In one of three follow-up pieces Radosh published, he described the original review as a “take-down.” David Horowitz, in one of two pieces written about American Betrayal, wrote, “She should not have written this book.”

Who says that and why?

I have since come to understand the “take-down” of my book and the ad hominem attacks on my person in terms of a scorched earth policy to preserve and protect the conventional narrative as promulgated by mainstream academia.

“But FrontPage is a conservative site,” I can hear people say.

This stopped me, too, at first. Then I realized that the books Radosh cites in his “take-down” — not to debate my ideas, but to impugn them — are written by academics from Yale, Harvard, and Stanford. That’s liberal academia. Another source Radosh draws heavily from is a British historian and BBC documentary-maker whose works appear on PBS. More conventional (read: liberal) consensus.

My book threatens that consensus with arguments that are densely and meticulously documented. My sources are listed in 944 endnotes that draw from a bibliography that conventional historians consistently ignore. Specifically, I draw from the vast bibliography of Soviet espionage and infiltration that conventional historians ignore when writing World War II and even Cold War history. Indeed, the books Radosh cites omit or barely reference the same bibliography American Betrayal draws upon.

The Radosh review, then, is a defense of a conventional, tightly blinkered historiography — “the court histories that continue to obscure key facts about our backstage war with Moscow,” as M. Stanton Evans wrote in his endorsement of American Betrayal. But Radosh’s is in no way not a fair defense. It is not a fair debate. Instead, the Radosh review misrepresents my work by continually attacking my credibility.

For example, Radosh calls American Betrayal “yellow journalism conspiracy theories,” all the while failing to inform readers about my book’s copious source material, which in itself is a rebuke to such charges.

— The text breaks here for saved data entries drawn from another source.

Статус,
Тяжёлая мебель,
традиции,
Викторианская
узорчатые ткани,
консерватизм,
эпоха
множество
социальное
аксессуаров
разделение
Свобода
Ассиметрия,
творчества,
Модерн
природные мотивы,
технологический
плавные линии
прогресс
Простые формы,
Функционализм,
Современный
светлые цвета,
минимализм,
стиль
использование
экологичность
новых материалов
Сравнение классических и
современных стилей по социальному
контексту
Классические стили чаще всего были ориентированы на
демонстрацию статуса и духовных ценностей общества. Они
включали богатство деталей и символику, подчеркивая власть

Such is the Radosh modus operandi, however, in defense of the conventional narrative. Indeed, a reader of the Radosh “take-down” is led to believe I made the whole thing up due to my “conspiratorial mindset.” This is a gross and destructive calumny.

But it is only the first. That makes what follows anything but a rejoinder in a traditional battle of ideas. It is instead a detailed defense set forth to disprove the smears and expose the fabrications and distortions that went into the 7,000-word “take-down” of American Betrayal.

The rebuttal begins.

Preface

I will open with an email from FrontPage Magazine editor David Horowitz. I received this message after I declined FrontPage’s invitation to reply at FrontPage to the August 7 Radosh review of American Betrayal. Most readers don’t realize that the Radosh review is FrontPage’s second review of my book. The first, a positive review by FrontPage writer Mark Tapson, was removed from the website by Horowitz on July 8. I declined FrontPage’s invitation to reply to the Radosh review on the principle that eliminating one opinion, as Horowitz did, and replacing it with a more “correct” opinion is no way to conduct a debate. I had and have no intention of legitimizing such an uncivil action, which, among other things, makes a mockery of FrontPage’s commitment to free speech.

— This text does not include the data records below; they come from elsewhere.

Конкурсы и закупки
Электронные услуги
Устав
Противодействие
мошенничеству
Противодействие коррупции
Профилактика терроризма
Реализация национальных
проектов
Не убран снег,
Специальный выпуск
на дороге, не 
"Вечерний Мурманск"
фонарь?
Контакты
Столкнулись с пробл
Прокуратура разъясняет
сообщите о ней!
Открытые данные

David Horowitz has, to date, written two pieces attacking me and American Betrayal. In the first, he cited the first reviewer’s alleged lack of expertise as the reason for his decision to take down the positive review. In the second, Horowitz wrote: “She should not have written this book.” As an example of the first reviewer’s inexpertise, Horowitz wrote the reviewer “readily conceded he was not familiar with the sources and could not properly assess such crucial matters as her claim that Soviet agents had gotten the United States to ship fissionable uranium to Stalin via Lend-Lease.”

As an aside, the word “fissionable” doesn’t appear in American Betrayal’s discussions of uranium. I mention this to flag a consistent pattern of misrepresentation or distortion that is evident in the Radosh review and follow-up pieces in which critics overstate a fact as stated in American Betrayal and criticize their own exaggeration.

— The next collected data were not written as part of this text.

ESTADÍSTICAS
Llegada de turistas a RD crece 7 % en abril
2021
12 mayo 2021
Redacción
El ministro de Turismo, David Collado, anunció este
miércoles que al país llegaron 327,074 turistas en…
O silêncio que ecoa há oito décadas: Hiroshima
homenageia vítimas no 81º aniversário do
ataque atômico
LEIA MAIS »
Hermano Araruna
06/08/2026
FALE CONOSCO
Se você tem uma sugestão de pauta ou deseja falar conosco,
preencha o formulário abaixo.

That said, uranium shipments did indeed go to Stalin during World War II under the Roosevelt administration’s Lend-Lease program. Among my sources for this shocking fact is one source “familiar” to all: the United States Congress. I cite “Hearings on the Transfer of Atomic Material to the Soviet Union During World War II.” As such, this is quite easy to “properly assess” — if one has read my book.

This is just one of dozens of false claims about American Betrayal that Radosh, Horowitz, and the echo chamber they triggered have made, some even written by people who admitted they haven’t read it. The baseless sloganeering against me now includes such falsehoods as: I called Eisenhower a Communist (false); I claimed the FDR administration was “run” by Soviet agents (false); I portrayed Churchill as a Soviet dupe (false); I argued for an “entente with Hitler’s army against Stalin” (false).

If there is a beginning to the lies, gross distortions, and outright fabrications that I now must sort through, it is the editors’ note posted (in full knowledge of its gross distortion of the facts) over the Radosh review at FrontPage:

Editors’ note: FrontPage offered Diana West equal space to reply to Professor Radosh’s points below. She refused.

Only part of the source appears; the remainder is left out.